Show that there exists an $\epsilon > 0$ such that $P(X_n > \epsilon, \text{ i.o.}) = 1$. 
Let $X_1, X_2, X_3, ...$ be a sequence of i.i.d. random variables. Suppose $P(X_n \ge 0) = 1$ and $P(X_n > 0) > 0$, for each $n \in \mathbb{N} := \mathbb{Z} \cap [1, \infty)$.
Show that there exists an $\epsilon > 0$ such that $P(X_n > \epsilon, \text{ i.o.}) = 1$.

My Attempt:
For each $n \in \mathbb{N}$, put $\epsilon_n = \inf\{X_n(\omega) : \omega \in \Omega\}$. Note that, since $P(X_n > 0) > 0$ for each $n$, there exists an $\alpha_n > 0$ such that $P(X_n > \alpha_n) > 0$; and so we are guaranteed that infinitely-many of the $\epsilon_n$ are positive (I think...?)
Now, put $\epsilon = \sup_{n}\epsilon_n$ and, for each $n$, define the event $E_n = \{X_n > \epsilon\}$. It is clear that $\epsilon$ is positive (since infinitely-many of the $\epsilon_n$ are positive). It would now be nice if I could argue (via Borel-Cantelli) that $\sum P(E_n) = \infty$, but I haven't had much luck doing so...
 A: There is problem. It can happen that $\varepsilon_n = 0$ for every $n \in \mathbb N$ (variables $X_n$ can take values $0$). But the answer is simple, note that since they are i.i.d, so every $X_n$ has the same distribution and $\mathbb P(X_n > 0 ) = \delta > 0$. It is enough to prove that there exists $\eta$ such that for any $n \in \mathbb N$ we have $\mathbb P(X_n > \eta) > 0$. Assume contrary that for every $\eta > 0$ we get $\mathbb P(X_n > \eta) = 0$. But then $\mathbb P(X_n > \frac{1}{m}) = 0$ for every $m \in \mathbb N$. Note that events $\{X_n > \frac{1}{m}\}$ are increasing (in $m$) and their sum is $\{X_n > 0\}$ so by continuity of $\mathbb P$ we get $\mathbb P(X_n > 0) = \lim_{m \to \infty} \mathbb P(X_n > \frac{1}{m}) = 0$ -contrary.
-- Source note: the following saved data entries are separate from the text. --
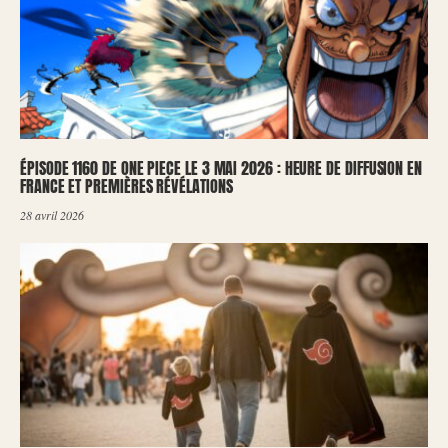
ÉPISODE 1160 DE ONE PIECE LE 3 MAI 2026 : HEURE DE DIFFUSION EN
FRANCE ET PREMIÈRES RÉVÉLATIONS
28 avril 2026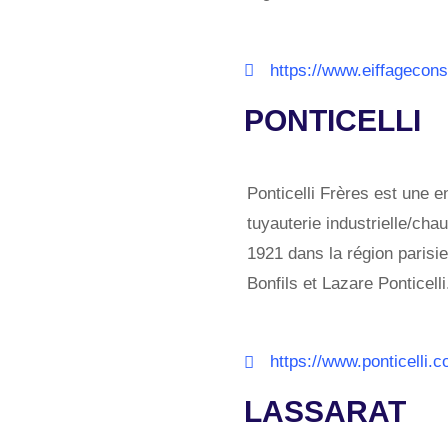
https://www.eiffagecons
PONTICELLI
Ponticelli Frères est une 
tuyauterie industrielle/ch
1921 dans la région parisien
Bonfils et Lazare Ponticell
https://www.ponticelli.
LASSARAT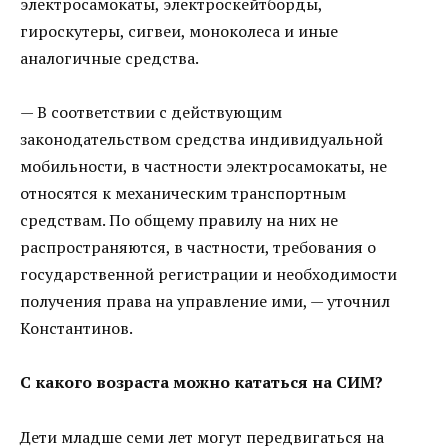
электросамокаты, электроскейтборды,
гироскутеры, сигвеи, моноколеса и иные
аналогичные средства.
— В соответствии с действующим
законодательством средства индивидуальной
мобильности, в частности электросамокаты, не
относятся к механическим транспортным
средствам. По общему правилу на них не
распространяются, в частности, требования о
государственной регистрации и необходимости
получения права на управление ими, — уточнил
Константинов.
С какого возраста можно кататься на СИМ?
Дети младше семи лет могут передвигаться на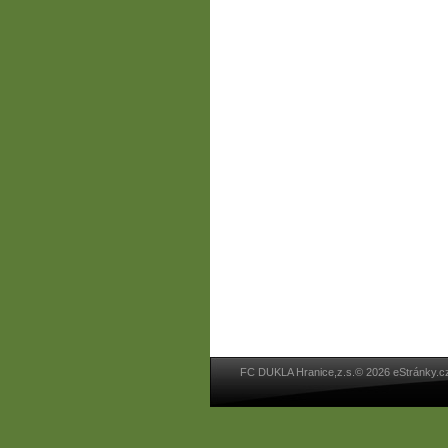
FC DUKLA Hranice,z.s.© 2026 eStránky.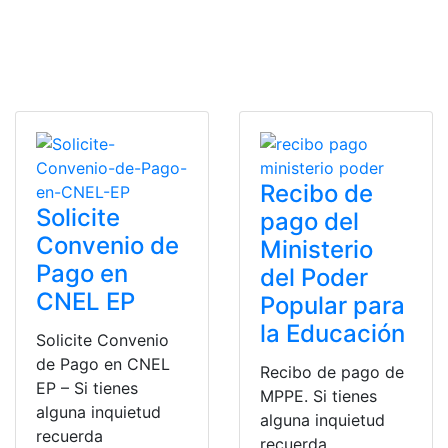
Recibo de
Solicite
pago del
Convenio de
Ministerio
Pago en
del Poder
CNEL EP
Popular para
la Educación
Solicite Convenio
de Pago en CNEL
Recibo de pago de
EP – Si tienes
MPPE. Si tienes
alguna inquietud
alguna inquietud
recuerda
recuerda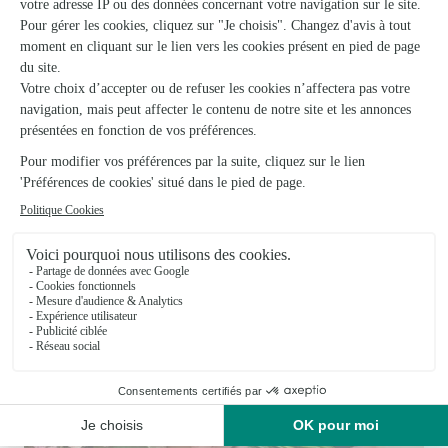
Le Papyrus
Serres Castet
★
★
★
★
★
4.3 (51)
79, chemin de Pau
Voir la boutique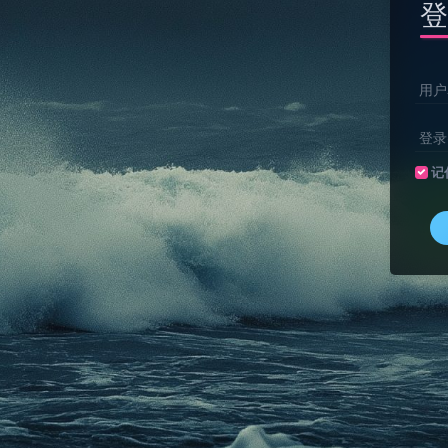
登
用户
登录
记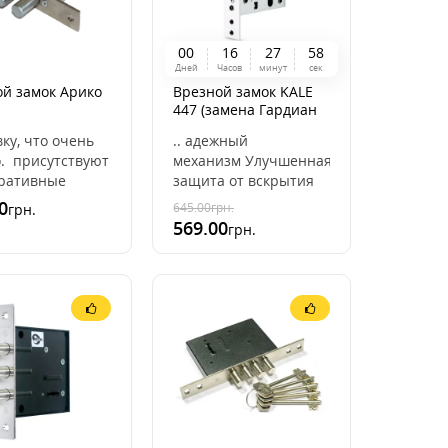
0
0
1
6
2
7
5
7
Дней
Часов
минут
сек
ой замок Арико
Врезной замок KALE
447 (замена Гардиан
32.01)
овку, что очень
.. адежный
о. присутствуют
механизм Улучшенная
оративные
защита от вскрытия
дки на ключевое
фомкойЗамок KALE
0
645.00
грн.
грн.
тие. Также
447 имеет следующие
569.00
грн.
 замок А ..
характеристики:Тип:
цилин ..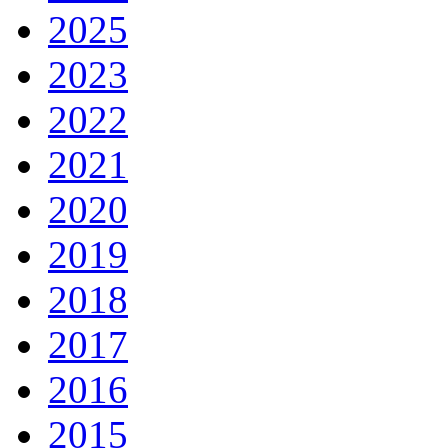
2025
2023
2022
2021
2020
2019
2018
2017
2016
2015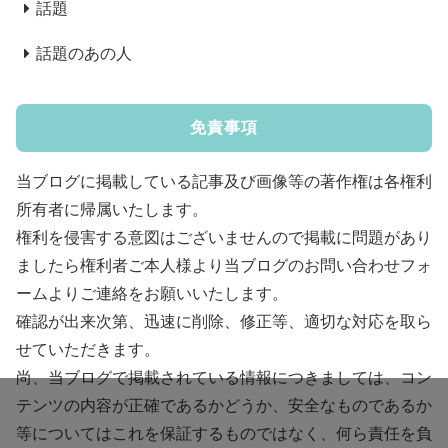
話題
話題のあの人
免責事項
当ブログに掲載している記事及び画像等の著作権は各権利
所有者に帰属いたします。
権利を侵害する意図はございませんので掲載に問題があり
ましたら権利者ご本人様より当ブログのお問い合わせフォ
ームよりご連絡をお願いいたします。
確認が出来次第、迅速に削除、修正等、適切な対応を取ら
せていただきます。
尚、当ブログで掲載されている情報につきましては、コン
テンツの内容が正確であるかどうか、安全なものであるか
等についてはこれを保証するものではなく、何ら責任を負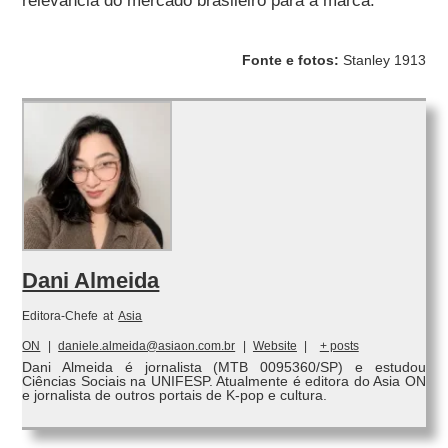
relevância do mercado brasileiro para a marca.
Fonte e fotos:
Stanley 1913
Dani Almeida
Editora-Chefe
at
Asia
ON
|
daniele.almeida@asiaon.com.br
|
Website
|
+ posts
Dani Almeida é jornalista (MTB 0095360/SP) e estudou
Ciências Sociais na UNIFESP. Atualmente é editora do Asia ON
e jornalista de outros portais de K-pop e cultura.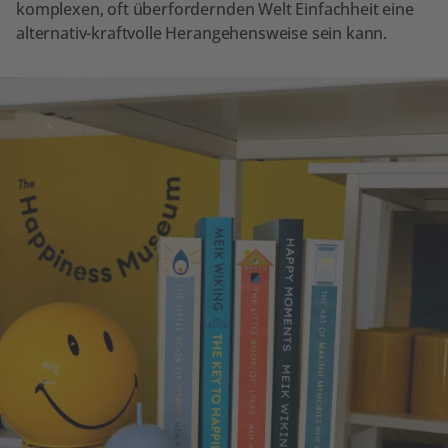
komplexen, oft überfordernden Welt Einfachheit eine
alternativ-kraftvolle Herangehensweise sein kann.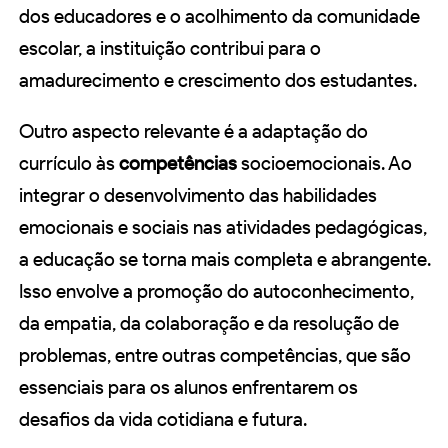
dos educadores e o acolhimento da comunidade
escolar, a instituição contribui para o
amadurecimento e crescimento dos estudantes.
Outro aspecto relevante é a adaptação do
currículo às
competências
socioemocionais. Ao
integrar o desenvolvimento das habilidades
emocionais e sociais nas atividades pedagógicas,
a educação se torna mais completa e abrangente.
Isso envolve a promoção do autoconhecimento,
da empatia, da colaboração e da resolução de
problemas, entre outras competências, que são
essenciais para os alunos enfrentarem os
desafios da vida cotidiana e futura.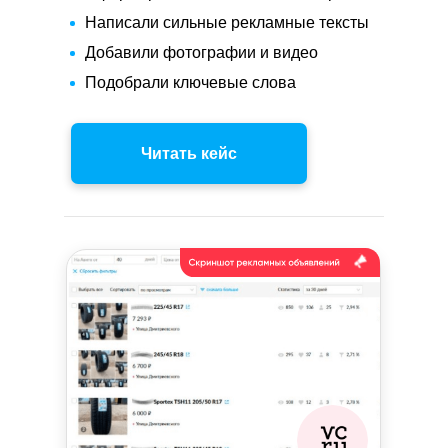
Написали сильные рекламные тексты
Добавили фотографии и видео
Подобрали ключевые слова
Читать кейс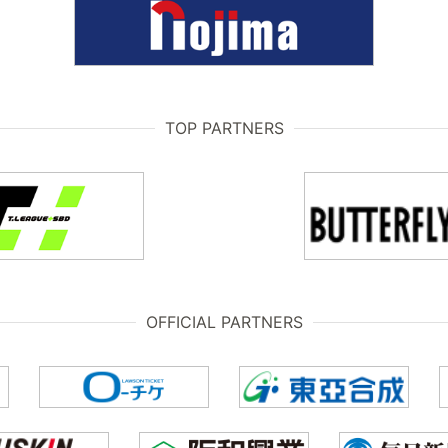
TOP PARTNERS
OFFICIAL PARTNERS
So there exists $\eta>0$ such that for every $n \in \mathbb N$ we get $\mathbb P(X_n > \eta) = \alpha > 0$. Now all you need to do is apply Borel cantelli, since $\sum_n \mathbb P(X_n > \eta) = \sum_n \alpha =\infty$ and events $\{X_n > \eta\}$ are independent (due to independence of $\{X_n\}$), so borel cantelli tells us that $\mathbb P( \limsup \{X_n > \eta \}) = 1$, which by definition is $\mathbb P( \{X_n > \eta \}$ i.o$) = 1$